You can see the description and name of the metric in the table when hovering over the entry in the UI, verifying that this is indeed the throughput of the L1/TEX cache. The underlying metric name is l1tex__throughput.avg.pct_of_peak_sustained_active. This is indeed different from the hit which is shown as part of the Memory Workload Analysis section as L1/TEX Hit Rate (l1tex__t_sector_hit_rate.pct).
The idea of the throughput metrics in the GPU Speed Of Light section is not so much to show good or bad performance, but a measure of the unit’s utilization. Consider that there are multiple other HW clients accessing this cache and as the utilization increases to the maximum, its ability to handle additional incoming requests without delays/stalls is decreasing.

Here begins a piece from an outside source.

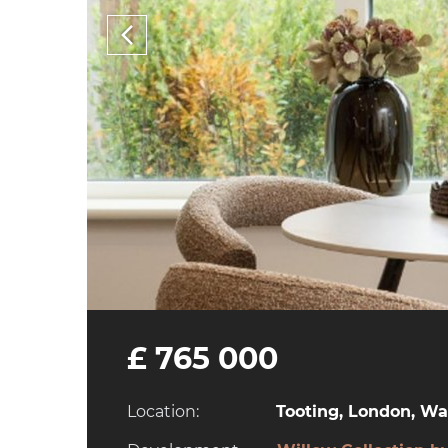
£ 765 000
Location:
Tooting, London, W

As most throughout metrics, l1tex__throughput also represents the maximum of a list of contributing sub-metrics. You can see (and collect) the breakdown of contributor metrics with
ncu --metrics breakdown::l1tex__throughput.avg.pct_of_peak_sustained_active <app>
[...]
l1tex__data_bank_reads.avg.pct_of_peak_sustained_active % 1.69
l1tex__data_bank_writes.avg.pct_of_peak_sustained_active % 1.69
l1tex__data_pipe_lsu_wavefronts.avg.pct_of_peak_sustained_active % 4.86
l1tex__data_pipe_tex_wavefronts.avg.pct_of_peak_sustained_active % 0
l1tex__f_wavefronts.avg.pct_of_peak_sustained_active % 0.15
l1tex__lsu_writeback_active.avg.pct_of_peak_sustained_active % 3.39
l1tex__lsuin_requests.avg.pct_of_peak_sustained_active % 9.03
l1tex__m_l1tex2xbar_req_cycles_active.avg.pct_of_peak_sustained_active % 5.99
l1tex__m_xbar2l1tex_read_sectors.avg.pct_of_peak_sustained_active % 9.02
l1tex__tex_writeback_active.avg.pct_of_peak_sustained_active % 0
l1tex__texin_sm2tex_req_cycles_active.avg.pct_of_peak_sustained_active % 0.15
tpc__l1tex_data_bank_reads.avg.pct_of_peak_sustained_active % 1.22
tpc__l1tex_data_bank_writes.avg.pct_of_peak_sustained_active % 1.22
tpc__l1tex_data_pipe_lsu_wavefronts.avg.pct_of_peak_sustained_active % 5.28
tpc__l1tex_m_l1tex2xbar_req_cycles_active.avg.pct_of_peak_sustained_active % 6.50
I see. Thanks for the reply. I didn’t know that l1tex__t_sector_hit_rate.pct
represents the hit rate, as I didn’t know what a “sector” means. Would you mind elaborating on that?
I also have a better understanding of the throughput metric now, and was wondering what 100% throughput mean. Does it mean that every cycle we read data from the L1 cache?
You can find an explanation of sector and many other terms in the Kernel Profiling Guide.
sector: Aligned 32 byte-chunk of memory in a cache line or device memory. An L1 or L2 cache line is four sectors, i.e. 128 bytes. Sector accesses are classified as hits if the tag is present and the sector-data is present within the cache line. Tag-misses and tag-hit-data-misses are all classified as misses.
I also recommend watching this GTC video for an excellent overview of the GPU caches and the associated terms and metrics in Nsight Compute.
Thank you.